Your task:
When a line of the material has the word "futuroprensamn" in it, copy that line.
======== Available data ========
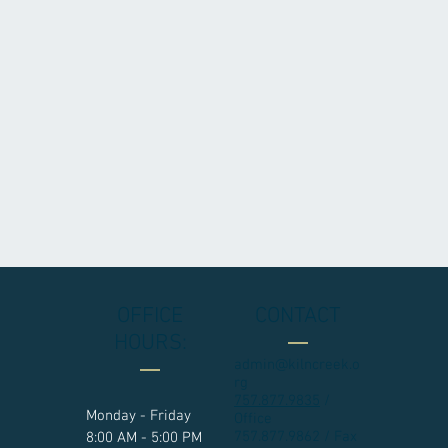
OFFICE
CONTACT
HOURS:
admin@kilncreek.o
rg
757.877.9835
/
Monday - Friday
Office
757.877.9862 / Fax
8:00 AM - 5:00 PM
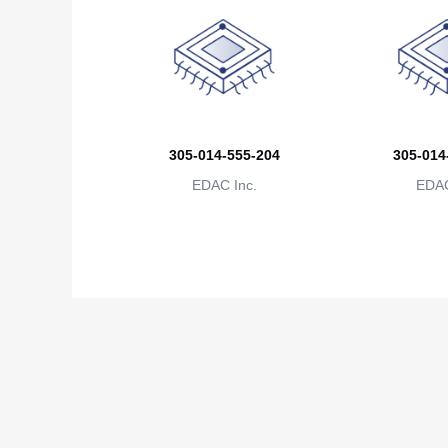
305-014-555-204
305-014
EDAC Inc.
EDAC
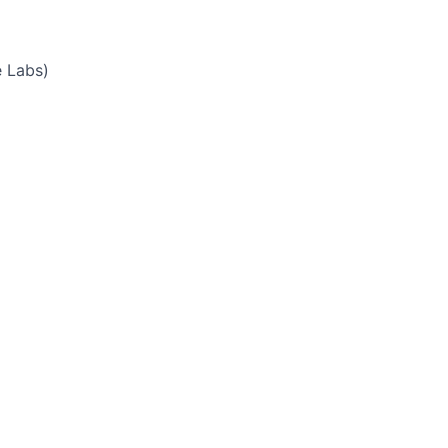
e Labs)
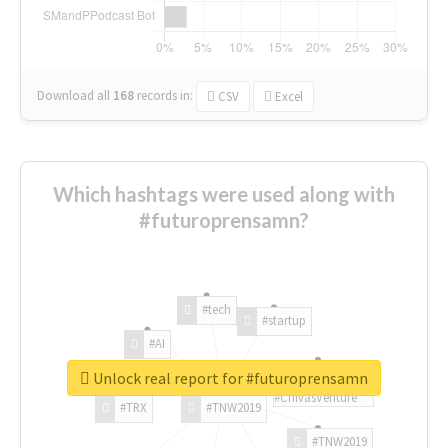
Download all
168
records
in:
CSV
Excel
Which hashtags were used along with
#futuroprensamn?
#tech
#startup
#AI
Unlock real report for #futuroprensamn
#ChivasVenture
#TRX
#TNW2019
#TNW2019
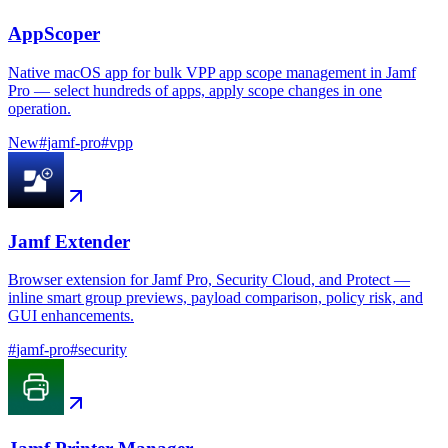
AppScoper
Native macOS app for bulk VPP app scope management in Jamf
Pro — select hundreds of apps, apply scope changes in one
operation.
New
#
jamf-pro
#
vpp
Jamf Extender
Browser extension for Jamf Pro, Security Cloud, and Protect —
inline smart group previews, payload comparison, policy risk, and
GUI enhancements.
#
jamf-pro
#
security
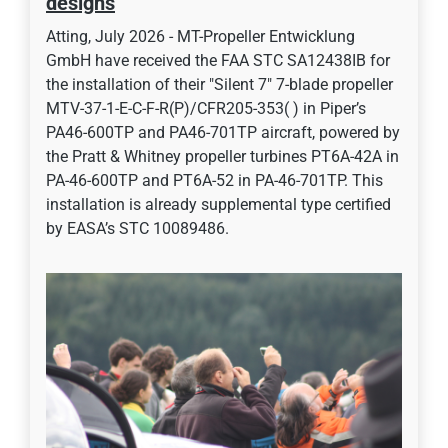
designs
Atting, July 2026 - MT-Propeller Entwicklung
GmbH have received the FAA STC SA12438IB for
the installation of their "Silent 7" 7-blade propeller
MTV-37-1-E-C-F-R(P)/CFR205-353( ) in Piper’s
PA46-600TP and PA46-701TP aircraft, powered by
the Pratt & Whitney propeller turbines PT6A-42A in
PA-46-600TP and PT6A-52 in PA-46-701TP. This
installation is already supplemental type certified
by EASA’s STC 10089486.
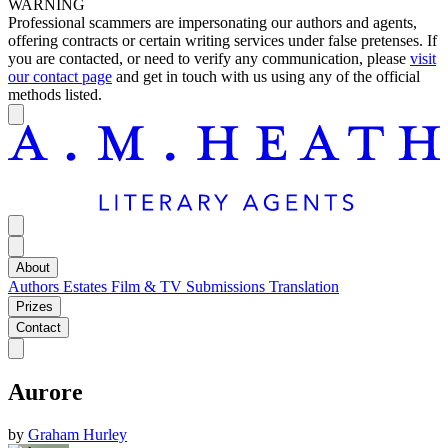
WARNING
Professional scammers are impersonating our authors and agents,
offering contracts or certain writing services under false pretenses. If
you are contacted, or need to verify any communication, please
visit
our contact page
and get in touch with us using any of the official
methods listed.
About
Authors
Estates
Film & TV
Submissions
Translation
Prizes
Contact
Aurore
by
Graham Hurley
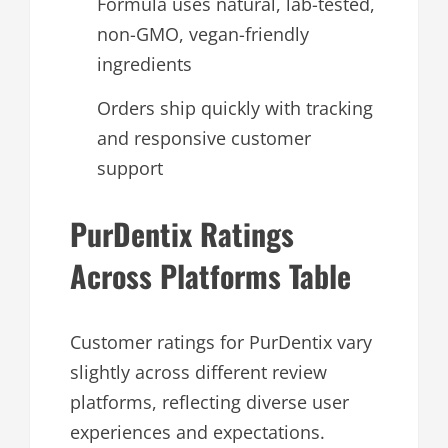
Formula uses natural, lab-tested,
non-GMO, vegan-friendly
ingredients
Orders ship quickly with tracking
and responsive customer
support
PurDentix Ratings
Across Platforms Table
Customer ratings for PurDentix vary
slightly across different review
platforms, reflecting diverse user
experiences and expectations.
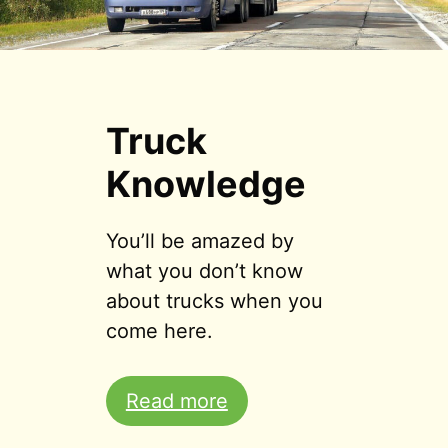
Truck
Knowledge
You’ll be amazed by
what you don’t know
about trucks when you
come here.
Read more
========
Expected answer:
#futuroprensamn?
Unlock real report for #futuroprensamn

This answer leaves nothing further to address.